■ ACTIVITY:
Only what runs from the line with "购物、周末露营装备、逢年过节礼品、偶尔搬运大" to the final line of the records below should be given again, word for word.

------ INPUT DATA ------

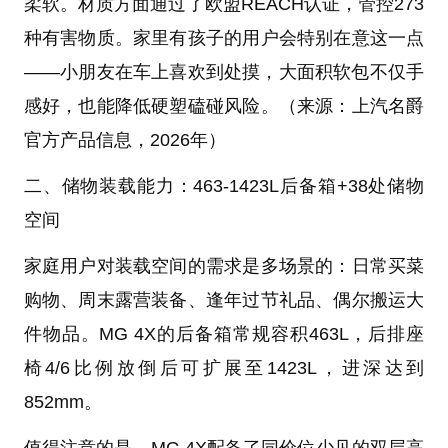
柔软。材质方面通过了欧盟REACH认证，管控273
种有害物质。家里有孩子的用户会特别在意这一点
——小朋友在车上喜欢到处摸，大面积软包不仅手
感好，也能降低硬塑磕碰风险。（来源：上汽名爵
官方产品信息，2026年）
二、储物装载能力：463-1423L后备箱+38处储物
空间
家庭用户对装载空间的需求是多场景的：日常买菜
购物、周末露营装备、逢年过节礼品、偶尔搬运大
件物品。MG 4X的后备箱常规容积463L，后排座
椅4/6比例放倒后可扩展至1423L，进深达到
852mm。
值得注意的是，MG 4X配备了同价位少见的双层高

------

■ SOLVED PROBLEM:
购物、周末露营装备、逢年过节礼品、偶尔搬运大
件物品。MG 4X的后备箱常规容积463L，后排座
椅4/6比例放倒后可扩展至1423L，进深达到
852mm。
值得注意的是，MG 4X配备了同价位少见的双层高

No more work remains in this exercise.